As mentioned before, write commits are atomic for files, so by representing our directory with a symbolic link, which is just a file, we actually can perform atomic commit for an entire directory. Let’s demonstrate how it works with a hypothetical directory called target. Targect is actually a symbolic link with the contents ./<uuid-1>. First, we take a write lock on target, then copy the actual content directory <uuid-1> to <uuid-2> and perform mutations on the copy. To commit, we make a new symbolic link target.tmp and atomically rename it to target. Finally, we can safely delete <uuid-1> to cleanup. Symbolic links aren’t an ideal solution in many cases though, as they have serious problems on Windows and can complicate programmatic traversal. For these reasons, it is left to the discretion of users to what extent they employ this feature.

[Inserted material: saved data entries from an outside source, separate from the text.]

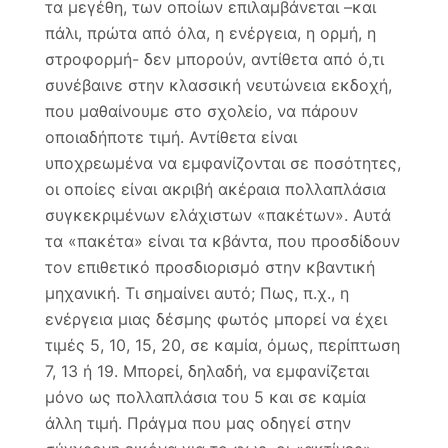
τα μεγέθη, των οποίων επιλαμβάνεται –και
πάλι, πρώτα από όλα, η ενέργεια, η ορμή, η
στροφορμή- δεν μπορούν, αντίθετα από ό,τι
συνέβαινε στην κλασσική νευτώνεια εκδοχή,
που μαθαίνουμε στο σχολείο, να πάρουν
οποιαδήποτε τιμή. Αντίθετα είναι
υποχρεωμένα να εμφανίζονται σε ποσότητες,
οι οποίες είναι ακριβή ακέραια πολλαπλάσια
συγκεκριμένων ελάχιστων «πακέτων». Αυτά
τα «πακέτα» είναι τα κβάντα, που προσδίδουν
τον επιθετικό προσδιορισμό στην κβαντική
μηχανική. Τι σημαίνει αυτό; Πως, π.χ., η
ενέργεια μιας δέσμης φωτός μπορεί να έχει
τιμές 5, 10, 15, 20, σε καμία, όμως, περίπτωση
7, 13 ή 19. Μπορεί, δηλαδή, να εμφανίζεται
μόνο ως πολλαπλάσια του 5 και σε καμία
άλλη τιμή. Πράγμα που μας οδηγεί στην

For multi-entry rollback, this may have already been apparent to some readers, but it can be achieved by performing CoW + commit on the highest encompassing parent directory for all the data a transaction touches. This approach can be very heavy handed, and requires the foresight to structure data in accordance with transactions that will be performed.

Conclusion

This database came about from wrestling with a simple question: how could one create an embedded database that supports truly concurrent multi-process writes? From this starting point, it felt to me like the entire design fell into place as a natural logical progression. I see this system as filling a neglected niche, small applications that want resilient storage with ACID guarantees but don’t want the large leap in complexity of standard embedded databases (or full DBMSs for that matter). Working with files is one of the first proramming topics people learn about, so it’s a huge benefit that this database is simply providing additional safety to a persistence interface that everyone is already familiar with.

Addendum on Hierarchical Databases

The tech nerd and history buff in me feels it necessary to mention that SubsidiaDB falls squarely into the now rarely mentioned category of hierarchical databases. These are the original NoSQL storage solutions because they came about in the 1960s and actually predate relational algebra itself! IBM IMS (Information Management System) is the most popular example and is still widely used in industries today.